Из темноты к Быкову и приготовившимся к драке парням вышел молодой мужчина в кожаной куртке. Щелчком отправив окурок в сторону, он с интересом посмотрел на Михаила, мельком глянул на заплаканную Кайгородову.
– Братан! Скажи честно, ты что, против шестерых драться собрался? – В голосе незнакомца чувствовалось неподдельное удивление. – Они же от тебя мокрого места не оставят.
– Ну и что? – набычился Михаил. – Моя чувиха, я что, не могу ее до дома проводить?
– Ты, часом, не с Луны свалился? Признайся, ты на учете в психушке не состоишь? – продолжил расспрашивать незнакомец. – С каких это пор по нашим дворам кто хочет, тот и шляется? Ты сам-то откуда?
– Из пятьдесят пятой школы, – с нескрываемой гордостью ответил Быков.

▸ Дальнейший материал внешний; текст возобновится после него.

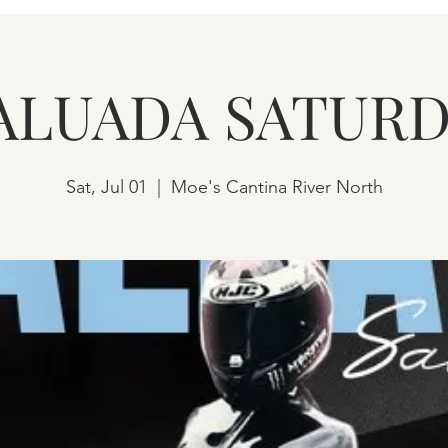
ALUADA SATURD
Sat, Jul 01
  |  
Moe's Cantina River North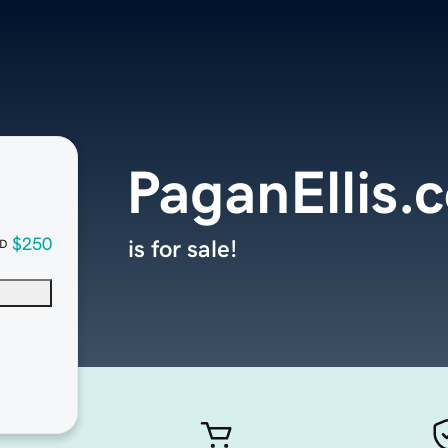
PaganEllis.
$250
is for sale!
D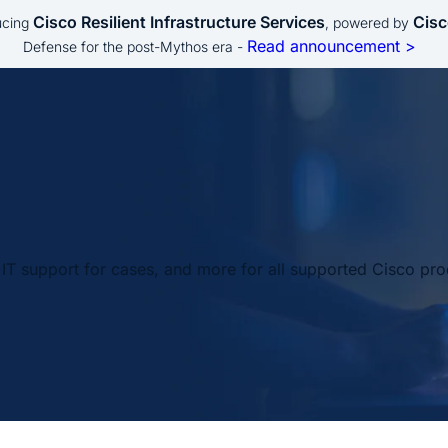
Cisco Resilient Infrastructure Services
Cisc
ucing
, powered by
Read announcement >
Defense for the post-Mythos era -
IT support for cases, and more for all supported Cisco pro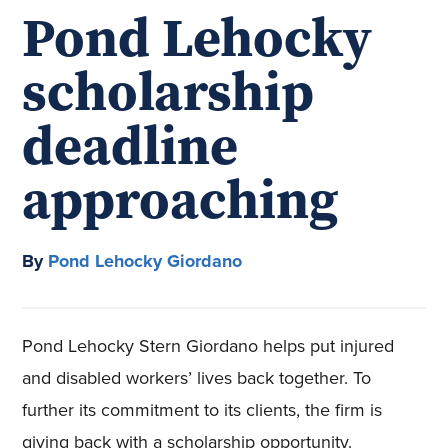
Pond Lehocky
scholarship
deadline
approaching
By
Pond Lehocky Giordano
Pond Lehocky Stern Giordano helps put injured
and disabled workers’ lives back together. To
further its commitment to its clients, the firm is
giving back with a scholarship opportunity.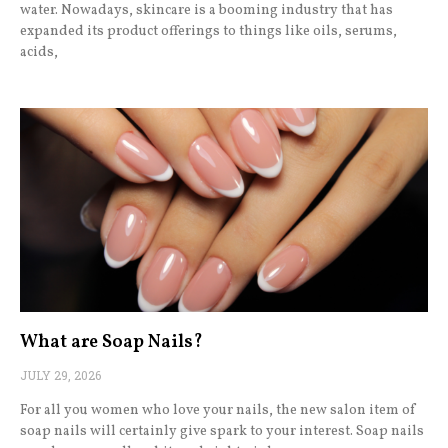
water. Nowadays, skincare is a booming industry that has
expanded its product offerings to things like oils, serums,
acids,
What are Soap Nails?
JULY 29, 2026
For all you women who love your nails, the new salon item of
soap nails will certainly give spark to your interest. Soap nails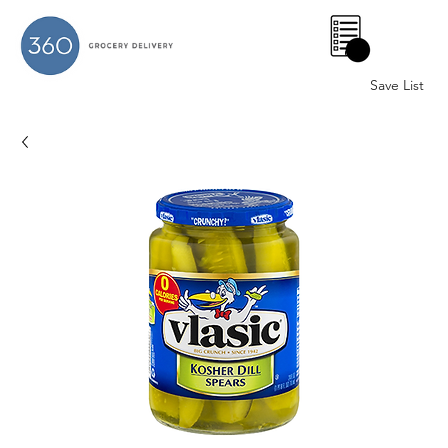
0
Save List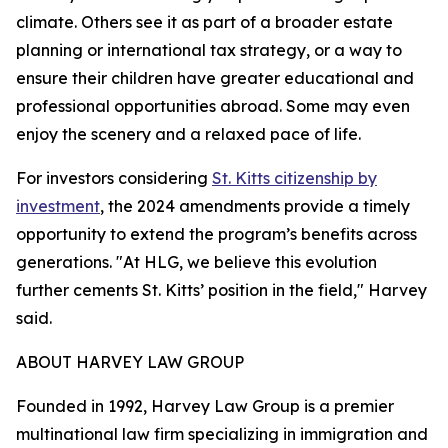
climate. Others see it as part of a broader estate
planning or international tax strategy, or a way to
ensure their children have greater educational and
professional opportunities abroad. Some may even
enjoy the scenery and a relaxed pace of life.
For investors considering
St. Kitts citizenship by
investment
, the 2024 amendments provide a timely
opportunity to extend the program’s benefits across
generations. "At HLG, we believe this evolution
further cements St. Kitts’ position in the field," Harvey
said.
ABOUT HARVEY LAW GROUP
Founded in 1992, ​​Harvey Law Group is a premier
multinational law firm specializing in immigration and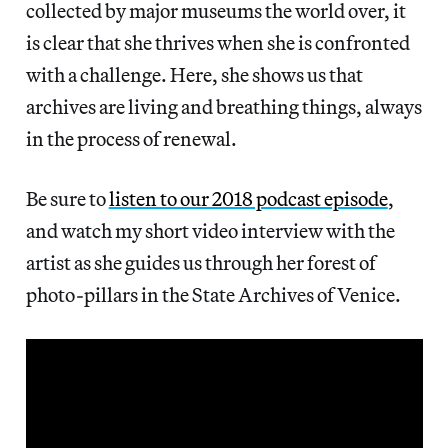
collected by major museums the world over, it
is clear that she thrives when she is confronted
with a challenge. Here, she shows us that
archives are living and breathing things, always
in the process of renewal.
Be sure to
listen to our 2018 podcast episode
,
and watch my short video interview with the
artist as she guides us through her forest of
photo-pillars in the State Archives of Venice.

– М-да, – протянул мужчина. – Странно это. Залетный чувачок, с пятьдесят пятой школы, пришел в наши дворы права качать. Я понимаю, если бы ты жил в центре или в Ковских дворах, но пятьдесят пятая школа никогда не была в авторитете. У вас же там анархия, бардак! Чудны дела твои, Господи! В первый раз вижу, чтобы из-за чувихи человек голову в петлю совал.
Пока мужчина рассуждал вслух, Быков, Кайгородова и шестеро изготовившихся к схватке парней молчали.
– А вдруг это любовь? – спросил незнакомец непонятно кого.
Быков, совершенно сбитый с толку, не знал, что ответить. Лена тихо всхлипывала за его спиной. Шестеро молодчиков, как скакуны перед заездом, нетерпеливо переминались с ноги на ногу.